About Chemtrade Electrochem
Chemtrade Electrochem is an indirect wholly-owned subsidiary of Chemtrade that produces sodium chlorate and chlor-alkali products largely for the pulp and paper and water treatment industries.
Chemtrade operates a diversified business providing industrial chemicals and services to customers in North America and around the world. Chemtrade is one of North America's largest suppliers of sulphuric acid, spent acid processing services, inorganic coagulants for water treatment, sodium chlorate, sodium nitrite, sodium hydrosulphite and phosphorus pentasulphide. Chemtrade is a leading regional supplier of sulphur, chlor-alkali products, liquid sulphur dioxide, potassium chloride, and zinc oxide. Additionally, Chemtrade provides industrial services such as processing by-products and waste streams.
Caution Regarding Forward-Looking Statements
Certain statements contained in this news release constitute forward-looking statements within the meaning of certain securities laws, including the Securities Act (Alberta) and the Securities Act (Ontario). Forward-looking statements can be generally identified by the use of words such as "anticipate", "continue", "estimate", "expect", "expected", "intend", "may", "will", "project", "plan", "should", "believe" and similar expressions. Forward-looking statements in this news release describe the expectations of Chemtrade Electrochem and Chemtrade as of the date hereof relating to the making of the Change of Control Offers and redemption of the 5.75% Debentures and the delisting of the Debentures from the facilities of the Toronto Stock Exchange. These statements are based on assumptions and involve known and unknown risks, uncertainties and other factors that may cause actual results or events to differ materially from those anticipated in such forward-looking statements for a variety of reasons, including without limitation the risks and uncertainties detailed under the "RISK FACTORS" section of Chemtrade Electrochem's latest Annual Information Form.

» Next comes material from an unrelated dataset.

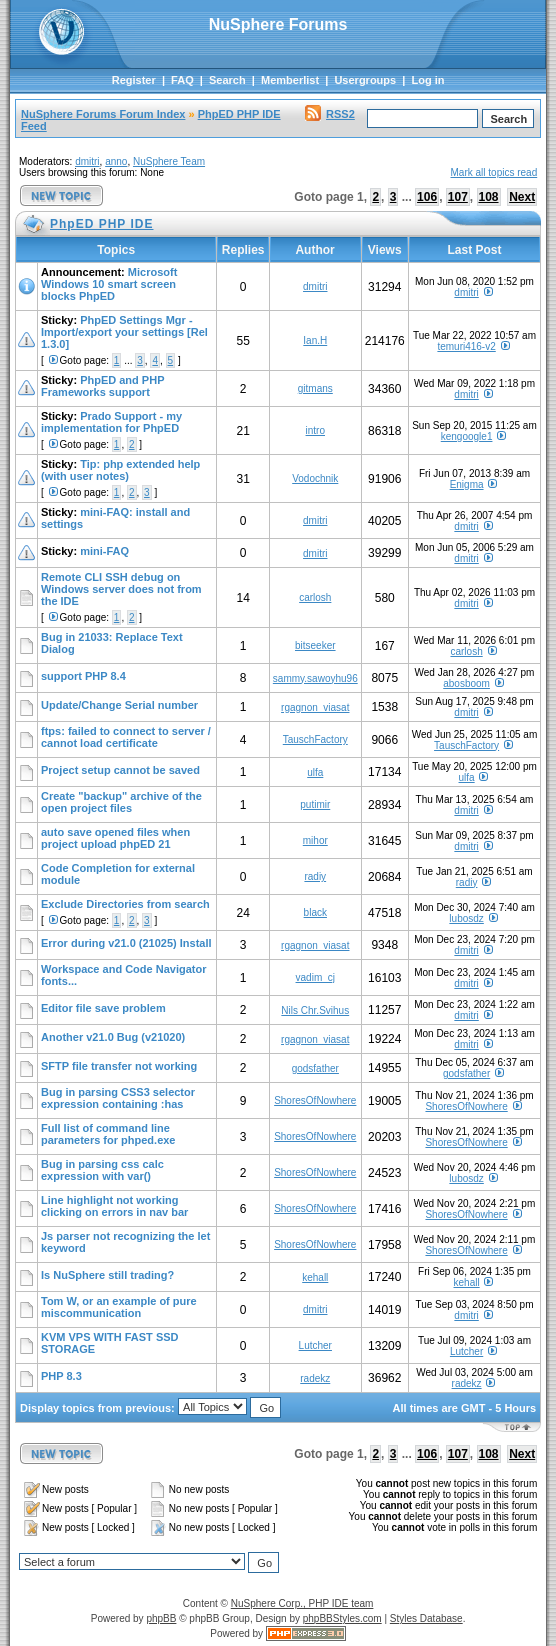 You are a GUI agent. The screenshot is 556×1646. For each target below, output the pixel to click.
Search (227, 80)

Although Chemtrade Electrochem and Chemtrade believe the expectations reflected in these forward-looking statements and the assumptions upon which they are based are reasonable, no assurance can be given that actual results will be consistent with such forward-looking statements, and they should not be unduly relied upon. With respect to the forward-looking statements contained in this news release, Chemtrade Electrochem and Chemtrade have made assumptions regarding the timing and completion of the Change of Control Offers, redemption of the 5.75% Debentures and the delisting of the Debentures from the Toronto Stock Exchange.
Except as required by law, Chemtrade Electrochem and Chemtrade do not undertake to update or revise any forward-looking statements, whether as a result of new information, future events or for any other reason. The forward-looking statements contained herein are expressly qualified in their entirety by this cautionary statement.
Further information can be found in the disclosure documents filed by Chemtrade Electrochem with the securities regulatory authorities, available at www.sedar.com.